Jeudi 27 mai, Macron est allé au Rwanda. Et la presse a annoncé qu’il allait s’excuser du rôle joué par la France dans le génocide qui a fait 800 000 morts en 1994. Il ne l’a pas fait.
Formellement, 27 ans après les massacres, Macron a reconnu « la part de souffrance que la France a infligée au peuple rwandais en faisant prévaloir le silence sur l’examen de la vérité ». Tous ses mots étaient pesés pour avoir l’air de concéder une certaine responsabilité de l’État français sans la reconnaître vraiment.
Macron a daigné revenir sur le passé, mais en imposant aux victimes quasiment la même version des faits que celle de tous les présidents qui l’ont précédé, à commencer par Mitterrand, qui était en exercice au moment du génocide. Et à l’entendre, c’était déjà beaucoup. C’est tout juste si les Rwandais n’auraient pas dû se sentir honorés par ce geste de l’ancienne puissance qui accepte de revenir parce qu’elle n’est plus fâchée.
Après avoir été une colonie belge, le Rwanda est passé sous la coupe de la France. Comme l’ancien colonisateur belge, l’impérialisme français a joué sur les divisions ethniques entre Hutus et Tutsis. Le régime autoritaire du président Habyarimana, en place juste avant le génocide, s’appuyait sur des membres de l’ethnie Hutu et permettait à la France qui le soutenait d’avoir une position forte dans cette région d’Afrique.
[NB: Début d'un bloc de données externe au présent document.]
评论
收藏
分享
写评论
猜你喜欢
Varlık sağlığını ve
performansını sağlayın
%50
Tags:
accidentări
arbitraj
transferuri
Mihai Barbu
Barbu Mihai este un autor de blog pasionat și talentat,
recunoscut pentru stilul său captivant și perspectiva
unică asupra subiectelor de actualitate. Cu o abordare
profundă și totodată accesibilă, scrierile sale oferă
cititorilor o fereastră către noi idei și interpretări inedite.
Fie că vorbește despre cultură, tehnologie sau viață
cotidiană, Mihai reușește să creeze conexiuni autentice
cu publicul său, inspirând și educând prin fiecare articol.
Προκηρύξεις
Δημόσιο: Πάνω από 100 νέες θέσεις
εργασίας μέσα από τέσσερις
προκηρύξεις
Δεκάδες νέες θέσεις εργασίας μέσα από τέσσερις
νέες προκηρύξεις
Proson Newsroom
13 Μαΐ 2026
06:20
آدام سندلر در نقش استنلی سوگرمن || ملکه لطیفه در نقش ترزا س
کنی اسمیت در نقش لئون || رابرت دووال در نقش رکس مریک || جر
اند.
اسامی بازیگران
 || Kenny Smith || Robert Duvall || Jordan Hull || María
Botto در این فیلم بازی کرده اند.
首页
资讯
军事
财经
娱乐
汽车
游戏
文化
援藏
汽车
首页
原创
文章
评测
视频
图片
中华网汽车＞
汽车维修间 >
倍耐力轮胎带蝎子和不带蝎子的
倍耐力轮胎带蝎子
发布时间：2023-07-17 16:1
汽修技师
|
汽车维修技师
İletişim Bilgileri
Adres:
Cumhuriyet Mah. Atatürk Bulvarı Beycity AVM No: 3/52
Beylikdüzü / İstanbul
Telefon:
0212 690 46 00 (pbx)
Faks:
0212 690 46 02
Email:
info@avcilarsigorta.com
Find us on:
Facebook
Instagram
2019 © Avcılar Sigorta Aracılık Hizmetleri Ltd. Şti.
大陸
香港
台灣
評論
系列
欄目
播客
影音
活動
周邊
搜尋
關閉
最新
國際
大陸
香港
Face à ce régime, le Front Patriotique Rwandais, qui ralliait les opposants, s’appuyait, lui, majoritairement sur l’ethnie Tutsi, avec le soutien de l’impérialisme anglo-américain.
Quand ces opposants se sont mis à vraiment menacer le régime d’Habyarimana, l’impérialisme français a tout fait pour qu’il reste en place, en l’aidant à armer et entraîner les milices d’extrême droite que celui-ci avait créées. Et ce sont elles qui ont semé la terreur et commis le génocide dont les victimes ne furent pas seulement les Tutsis mais aussi les Hutus opposants au régime.
Aujourd’hui, en affirmant que le temps de la réprobation avait suffisamment duré, Macron a officialisé le retour de l’impérialisme français au Rwanda. Ce n’est pas que le Rwanda représente aux yeux des capitalistes français un intérêt économique important, c’est surtout qu’il fait partie de sa zone d’influence. Et, même après la mort de centaines de milliers de personnes dont il partage la responsabilité avec les milices génocidaires, il considère encore qu’il est là-bas chez lui.
La France a perdu son ancien empire colonial mais elle a maintenu sa domination sur les pays qui en sont issus, sous une autre forme, en veillant à ce que leurs régimes lui soient favorables en les soutenant financièrement et militairement. Elle a pu le faire d’autant plus que les États-Unis, qui sont devenus l’impérialisme dominant et incontesté depuis la Seconde Guerre mondiale, voient un intérêt à ce que ce soit la France qui prenne en charge le maintien de l’ordre dans son ancienne zone coloniale.
Alors, au Mali, au Tchad, en Côte d’Ivoire et dans plusieurs autres de ses anciennes colonies, elle maintient en permanence des troupes. Plus de 5000 soldats français sont présents au Sahel au nom de la lutte contre le terrorisme, en réalité pour soutenir des dictateurs liés à la France.
Et dans tous ces pays, les richesses minières et agricoles sont pillées par des groupes industriels des pays riches, en particulier français. Total a la main sur le pétrole du Gabon et Orano (ex-Areva) sur l’uranium du Niger. De grandes fortunes françaises se sont construites grâce à ces richesses. Boussac, l’ancien industriel du textile, appelé le « roi des cotonnades » et une des plus grosses fortunes d’Europe, avait des plantations dans de nombreux pays d’Afrique. Bolloré, qui possède en France tout un empire dans les transports et les médias, a raflé presque la totalité des ports de toute l’Afrique de l’Ouest et des lignes de chemins de fer. Sans parler de la mainmise des banques françaises sur l’économie.
Il faut être conscients que ce sont les mêmes capitalistes qui nous exploitent et nous licencient, ici, et qui, là-bas, sont les vrais maîtres de ces pays. Ils les maintiennent dans une misère qui ne laisse pas d’autre choix à ceux qui veulent s’en sortir que de fuir en espérant trouver une vie meilleure dans les pays occidentaux. Comme ces milliers de migrants qui ont risqué leur vie en tentant de rejoindre à la nage l’enclave espagnole de Ceuta.
Notre sort à tous, travailleurs du monde entier, est lié. Nous avons les mêmes exploiteurs et le même ordre social à combattre et à renverser.